Sunday is my day of resetting, recharging, cleaning, sometimes gyming and today a little bit of blogging.
This morning I sat and thought about everything that has been going on with me lately. There have been setbacks, heartbreak, tears, anxiety meltdowns, questioning my choices, feeling like I can’t go on…
There have also been wonderful moments, love, breakthroughs, happy memories made, overcoming fears, pushing out of comfort zones.
I read a quote about forgetting how far you’ve come, because you’ve been busy looking forward. I’ve totally been doing that. I have been so busy focusing on what’s coming next, that I haven’t spent much time thinking about how far I’ve come. Sometimes it just hits me and I can’t quite believe it’s real. I can’t believe that I am living this life and not just getting from one day to the next. It’s not all sunshine and roses, nobody’s life ever is, but my goodness even with my setbacks, it is so much better than it has ever been.
I am reminded by my tribe that have seen me through this journey, just how much I’ve grown. One friend told me that I am still the same person, I am just no longer hiding. I feel like this is true, the person that I am now, she has always been there. I was just buried under fear, depression, anxiety… I wanted to do the things I’m doing now, I just always said “I can’t”. Now I am pushing back on that fear. I am challenging my negative ‘What if it all goes wrong’ with ‘but what if it all goes right?’.
I still feel pain, sadness, fear… I just let myself feel it.
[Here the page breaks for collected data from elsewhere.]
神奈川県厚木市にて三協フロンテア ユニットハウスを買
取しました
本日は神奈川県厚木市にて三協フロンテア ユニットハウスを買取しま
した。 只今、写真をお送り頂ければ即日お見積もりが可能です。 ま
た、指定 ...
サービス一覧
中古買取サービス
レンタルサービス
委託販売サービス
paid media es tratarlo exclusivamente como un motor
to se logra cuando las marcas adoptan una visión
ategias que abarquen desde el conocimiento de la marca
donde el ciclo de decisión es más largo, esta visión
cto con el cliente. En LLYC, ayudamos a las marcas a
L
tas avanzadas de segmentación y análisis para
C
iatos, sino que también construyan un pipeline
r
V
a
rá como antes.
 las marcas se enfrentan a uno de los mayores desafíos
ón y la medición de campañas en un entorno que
I really feel it, I open myself up to it and let it in. I spent years of my life fighting the pain and never winning. Mental illness doesn’t work that way, you can’t just switch it off, I’m sure everyone would if they could. By fighting it, I only made it worse, it lasted longer and took longer to heal. Now when it happens, I remind myself that this feeling is only visiting, and it is ok to let it in and feel it.
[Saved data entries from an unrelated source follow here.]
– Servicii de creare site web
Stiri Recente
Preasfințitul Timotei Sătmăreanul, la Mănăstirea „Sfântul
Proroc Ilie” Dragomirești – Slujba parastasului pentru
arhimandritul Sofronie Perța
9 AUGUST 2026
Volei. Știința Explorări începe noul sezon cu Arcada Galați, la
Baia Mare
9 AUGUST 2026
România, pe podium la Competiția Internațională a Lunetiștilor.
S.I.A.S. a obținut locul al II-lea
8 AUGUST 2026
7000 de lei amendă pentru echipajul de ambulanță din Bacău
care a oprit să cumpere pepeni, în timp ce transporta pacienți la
Last week I spent the best part of three days sobbing uncontrollably because my heart was breaking. I have not let myself cry like that in actual years! My bestie, being the awesome human that she is, turned up at my house, in full armour on her white horse, ready to fight my battles for me! I was already crying but man did it open up the floodgates the second she walked in the room. You know that loud, ugly face, heaving crying… yeah it was a sight to be seen I’m sure! She climbed into my bed and lay with me, without saying a word for what felt like hours while I cried.
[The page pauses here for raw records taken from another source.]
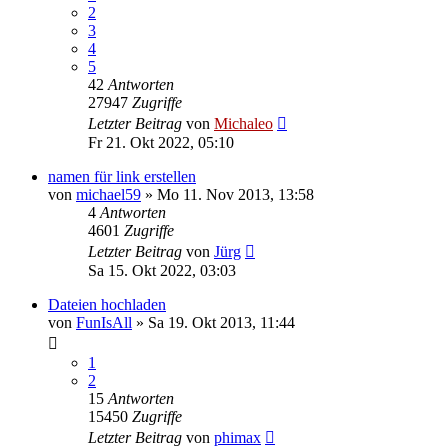
2
3
4
5
42
Antworten
27947
Zugriffe
Letzter Beitrag
von
Michaleo
Fr 21. Okt 2022, 05:10
namen für link erstellen
von
michael59
»
Mo 11. Nov 2013, 13:58
4
Antworten
4601
Zugriffe
Letzter Beitrag
von
Jürg
Sa 15. Okt 2022, 03:03
Dateien hochladen
von
FunIsAll
»
Sa 19. Okt 2013, 11:44
1
2
15
Antworten
15450
Zugriffe
Letzter Beitrag
von
phimax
The next day, my momma came into my room (where I was still crying – how I didn’t end up dehydrated I’ll never know) and told me she had run a bath for me and my sister was coming over for a movie night and take away. What a wonderful tribe I have right?! Even through their own troubles they are right there to support me, as I am with them. Ride or die tribe vibes over here!!
I allowed myself to feel it, to cry, to breakdown, but I also acknowledged that this pain wouldn’t last. I told myself that I have survived 100% of my heart breaks, trauma and bad days so far and I could survive this too. I reminded myself that I have people like my bestie, my momma, my sister and the rest of my tribe, ready to help me back up when I fall. If I have learned one thing on this recovery journey, it’s that I do not need to face it alone.
A week later and I’ve just come back from a wonderful trip to London. The first part of my trip I did all by myself, which was a huge step for me! I am so proud of the woman I am allowing myself to be now. I wouldn’t be here without my tribe though, so thank you to my ride or die tribe. Those that sit with me in the dark and help pick me back up when I’m ready. I am grateful for you every single day!
Find your tribe, they are out there and they need you too!
I must stop writing now because the cleaning and resetting part of my Sunday has not started! I just want to say though… my usual sign off to my blogs is ‘stay strong warriors’ but as I wrote it today, I felt like I had to explain… staying strong doesn’t mean fighting it. It takes great strength to let the pain in, to talk about it, to really feel it. Sometimes it takes more strength to feel it than to fight it, but the outcome is so much better. So when I tell my fellow warriors to stay strong, I am not telling you to fight and bury your pain. Let in it and then let it leave, the sun always shines brightest after the rain!